Tortoise stumped his way aft and took the tiller. The towering bulk of the ship was already moving away. “Make ready to bail,” he said, struggling to get the boat back perpendicular to the swell. Akar repeated it loudly to everyone, and they all reached for their pots and bowls. Tortoise felt a tightness in his chest. Everything was happening very slowly all at once. They were all there. Had he forgotten something? He kept a firm grip on the tiller, trying to watch all of them as well as the swell as they rose and fell in the rain, and the sea began to slop into the boat. The tiller was almost useless. They needed to—
“The sea anchor!” Akar and Tortoise shouted to each other through the rain. Akar nodded and pulled the anchor out from a locker near the bow. He quickly deployed it, the anchor disappearing into the water, and the bow slowly swung round until the boat was at right angles to the waves.
Their course had barely steadied when the boat lurched, suddenly out of time with the rhythm of the troughs. They looked to backboard.

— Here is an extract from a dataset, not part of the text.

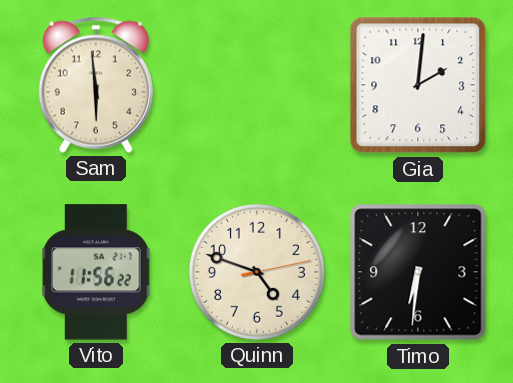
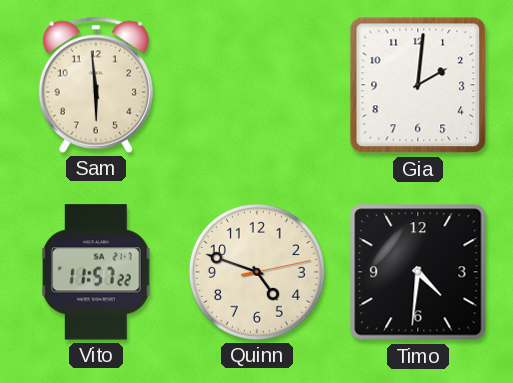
Vito: 11:56 -> 11:57
Timo: 6:31 -> 4:31
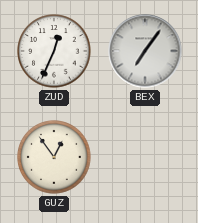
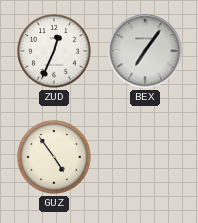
GUZ: 12:54 -> 4:54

“A cross-sea,” Akar shouted. The wind was shifting. This was dangerous. The bow of the boat needed to face toward or away from the swell to limit the risk of being swamped or overturned. But the cross-swell meant that whichever way they turned, a wave would hit them broadside. The question was which way was worse. The boat rose up with the swell and they strained to get a good look to backboard and then to the fore before they fell into the next trough. The sky was black and the wind was up, white foam scudding across the waters and leaping from the caps. The rain lashed them. “We have to turn!” Akar cried.
Akar had better eyesight. But they needed the right moment. The boat rose and Akar and Tortoise looked again. Alinta shouted to the others: “Stand by to trim!” On the third wave, which was smaller, Tortoise waited until they were mostly down the wave then slowly leaned into the tiller; the boat groggily turned to backboard, but they didn’t quite come round before the new wavefront was upon them—they crested and fell roughly down into the trough. Then came the first cross-swell, which hit awkwardly, sloshing their lifeboat with water and foam and drenching them in salt. The ocean wanted them. They bailed frantically. Tortoise was gripping the tiller so hard he thought he might break it. The ocean and the rain was closing in around them, some of the recruits—several of whom couldn’t swim—close to utter panic. With quick wordless breaths, Alinta and Brigid shipped an oar and Brigid sculled while Akar adjusted the anchor line, and they turned some more. Tortoise craned anxiously for a view of the next wave as they rose up and fell again, fearing the worst. To have escaped only to drown! For the moment at least, Fortune favoured them, for within a minute or so the wind had swung round and, though they still had to bail on the cross-swell, it moderated a bit. The boat fell into a rough new rhythm, rising and falling with the crest and trough of the waves, which began rising again with the reintensifying wind. The rain poured. They continued bailing. Somehow in all this they must’ve drifted closer to the Pegasus, for someone suddenly cried: “The ship!”
The boat swept up and crested the wave, and Tortoise looked back into the cold, driving rain and the darkness of the storm. For the rest of his life, which was going to feel very long and be full of adventure and love but was probably going to be shorter than he would’ve liked, Tortoise would remember what he saw when lightning struck the Pegasus and lit up the Kraken, and the crew, fighting for their very lives.